The Order of the Pure Moon Reflected in Water by Zen Cho
The Order of the Pure Moon Reflected in Water (2020) is a surprisingly warmhearted fantasy novella set in a war-torn Asian country. It’s a queer take on wuxia, a time-honored genre of Chinese fiction based on heroes skilled in the martial arts, frequently in superhuman, fantastical ways (think Crouching Tiger, Hidden Dragon or even Kung Fu Panda).
One day, in a small coffeehouse, a customer angrily accuses his waitress of using jampi witchcraft on him. The quarrel degenerates, a handsome bandit intervenes, dishes fly, daggers are pulled. In the aftermath, the waitress, Guet Imm, gets fired from her job and tracks down the bandit’s gang in their camp outside of town, and somehow convinces the bandits’ leader to let her join their group, promising help with cooking and cleaning. Guet Imm is a former nun with a shaved head from a burnt-out tokong. She’s not much of a cook … in fact, she can’t cook at all, nor will she sleep with the men (it would require a cleansing sacrifice to her goddess, in the form of chopping off their dicks). She does, however, manage to “part the men from their filthy clothes and launder them, in the teeth of the men’s appalled resistance.”
After a somewhat rocky start, Guet Imm becomes friends with one of the bandits, Tet Sang, who is the right-hand man of the handsome leader of the bandits. But trouble is brewing, and it has to do with something secret that the roving bandits are planning to sell, as well as personal secrets that some of the characters are keeping.
The Order of the Pure Moon Reflected in Water is set in the pre-industrial era, in a period called the Protectorate, in an mythical Asian country that, according to Cho’s website, “draws on both the semi-mythic China of wuxia and the Malaya of the Emergency.” Zen Cho, a Chinese Malaysian author, frequently uses Malay names and words in this novella, like tokong (a Malay temple), jampi (incantation or spell) and pahala (reward). Though the setting is a mix of cultures, it feels cohesive and organic to the plot.
The story focuses on Guet Imm and Tet Sang. While Tet Sang may be concealing the bigger secrets, Guet Imm is, I think, the heart of the tale. She combines wide-eyed earnestness with a sarcastic sense of humor, and a serene and profound faith in her deity with a canny understanding of human nature.

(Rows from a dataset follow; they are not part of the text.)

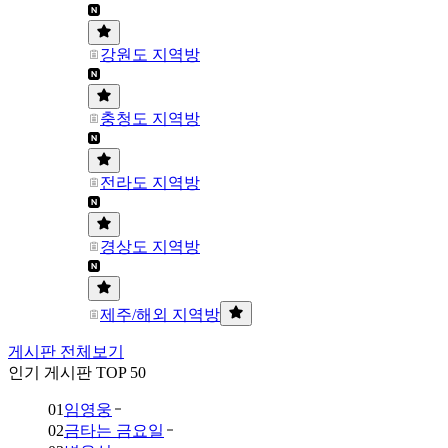
강원도 지역방
충청도 지역방
전라도 지역방
경상도 지역방
제주/해외 지역방
게시판 전체보기
인기 게시판 TOP 50
01
임영웅
02
금타는 금요일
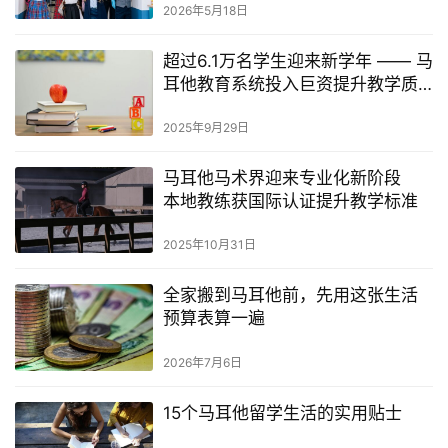
2026年5月18日
超过6.1万名学生迎来新学年 —— 马
耳他教育系统投入巨资提升教学质
量
2025年9月29日
马耳他马术界迎来专业化新阶段
本地教练获国际认证提升教学标准
2025年10月31日
全家搬到马耳他前，先用这张生活
预算表算一遍
2026年7月6日
15个马耳他留学生活的实用贴士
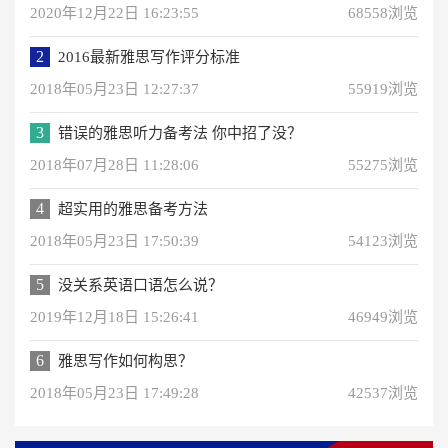
2020年12月22日 16:23:55
68558浏览
2
2016最新雅思写作评分标准
2018年05月23日 12:27:37
55919浏览
3
错误的雅思听力备考法 你中招了没？
2018年07月28日 11:28:06
55275浏览
4
超实用的雅思备考方法
2018年05月23日 17:50:39
54123浏览
5
没关系英语口语怎么说？
2019年12月18日 15:26:41
46949浏览
6
雅思写作如何构思？
2018年05月23日 17:49:28
42537浏览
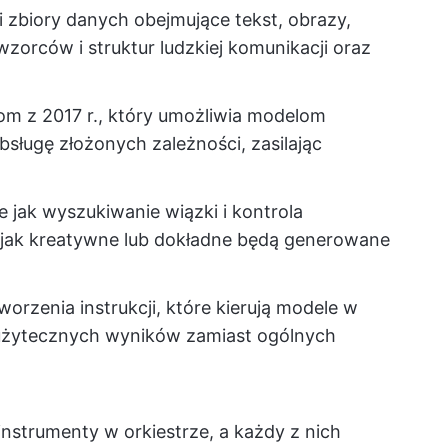
i zbiory danych obejmujące tekst, obrazy,
zorców i struktur ludzkiej komunikacji oraz
om z 2017 r., który umożliwia modelom
bsługę złożonych zależności, zasilając
e jak wyszukiwanie wiązki i kontrola
, jak kreatywne lub dokładne będą generowane
orzenia instrukcji, które kierują modele w
użytecznych wyników zamiast ogólnych
instrumenty w orkiestrze, a każdy z nich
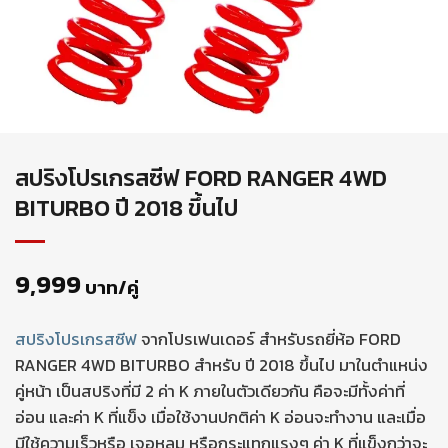
สปริงโปรเกรสซีฟ FORD RANGER 4WD
BITURBO ปี 2018 ขึ้นไป
9,999
บาท/คู่
สปริงโปรเกรสซีฟ
จากโปรเฟนเดอร์ สำหรับรถยี่ห้อ FORD
RANGER 4WD BITURBO สำหรับ ปี 2018 ขึ้นไป มาในตำแหน่ง
คู่หน้า เป็นสปริงที่มี 2 ค่า K ภายในตัวเดียวกัน คือจะมีทั้งค่าที่
อ่อน และค่า K ที่แข็ง เมื่อใช้งานปกติค่า K อ่อนจะทำงาน และเมื่อ
มีใช้ความเร็วหรือ เจอหลุม หรือกระแทกแรงๆ ค่า K ที่แข็งกว่าจะ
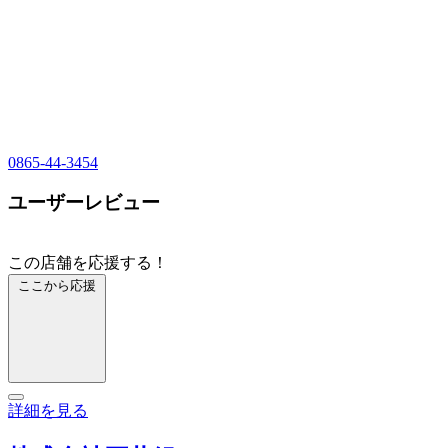
0865-44-3454
ユーザーレビュー
この店舗を応援する！
ここから応援
詳細を見る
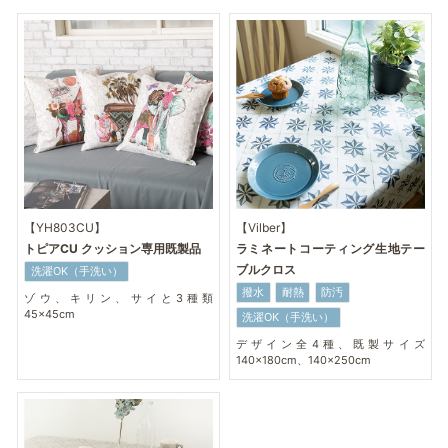
【YH803CU】
【Vilber】
トピアCU クッション専用既製品
ラミネートコーティング生地テー
ブルクロス
洗濯OK（手洗い）
撥水
耐熱
防汚
ゾウ、キリン、サイと3種類
45×45cm
洗濯OK（手洗い）
デザイン全4種、既製サイズ
140×180cm、140×250cm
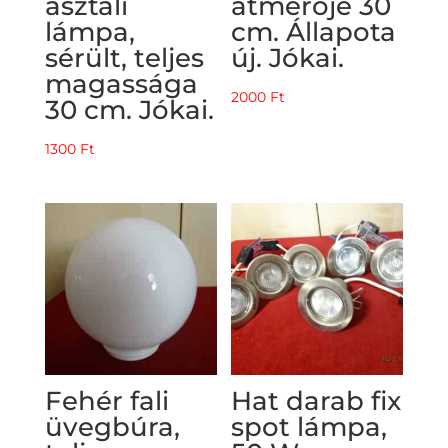
asztali
átmérője 30
lámpa,
cm. Állapota
sérült, teljes
új. Jókai.
magassága
2000
Ft
30 cm. Jókai.
1300
Ft
Fehér fali
Hat darab fix
üvegbúra,
spot lámpa,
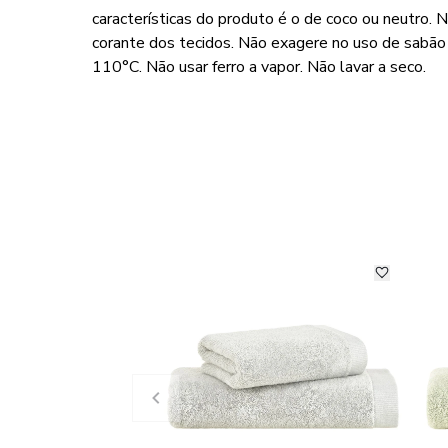
características do produto é o de coco ou neutro. 
corante dos tecidos. Não exagere no uso de sabã
110°C. Não usar ferro a vapor. Não lavar a seco.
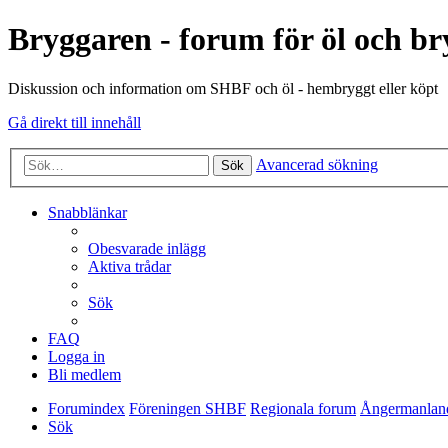
Bryggaren - forum för öl och b
Diskussion och information om SHBF och öl - hembryggt eller köpt
Gå direkt till innehåll
Avancerad sökning
Sök
Snabblänkar
Obesvarade inlägg
Aktiva trådar
Sök
FAQ
Logga in
Bli medlem
Forumindex
Föreningen SHBF
Regionala forum
Ångermanlan
Sök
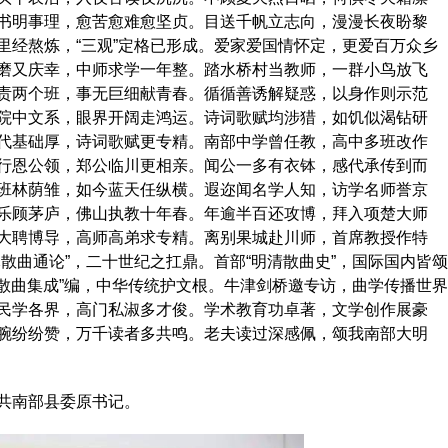
书明事理，愈苦愈难愈坚贞。目送千帆立志向，漫漫长夜盼黎
里经熬炼，“三观”定格已形成。爱家爱国情怀定，更爱百万众乡
磨又庆幸，中师求学一年整。踏水桥村当教师，一群小鸟放飞
责两个班，事无巨细献青春。循循善诱解疑惑，以身作则示范
院中文系，眼界开阔走鸿运。诗词歌赋均涉猎，如饥似渴钻研
代基础厚，诗词歌赋更专精。南部中学曾任教，高中多班改作
行恩公领，郑公临川更相亲。闻公一多有衣钵，感代承传到而
班林荫雏，如今蓝天任纵横。遐迩闻名学人知，访学名师誉京
乐顾茅庐，佛山执教十年春。年逾半百还攻博，拜入项楚大师
大聘博导，高师高弟求专精。离别果城赴川师，首席教授作特
散曲通论”，二十世纪之扛鼎。首部“明清散曲史”，国际国内皆颂
本散曲集成”编，中华传统护文根。牛津剑桥邀专访，曲学传播世界
民学各界，高门私淑多才俊。学术教育功卓著，文学创作展豪
腕纷纷赞，万千读者多共鸣。老夫读过深感佩，颂我南部大明
共南部县委原书记。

Cho’s dryly humorous prose lends itself well to the affectionate bickering between the characters.
The Order of the Pure Moon Reflected in Water is a pleasant read, more understated and tranquil than one might expect from a story about a group of bandits and stolen treasure that’s set in the midst of political turmoil. It’s more about interpersonal relationships and finding oneself and one’s family, than heart-pounding adventure and martial arts fighting, although there’s some of that as well. Zen Cho knows both wuxia traditions and Asian history and culture, and that shines through. I’d recommend it if you’re a fan of either wuxia or queer fantasy.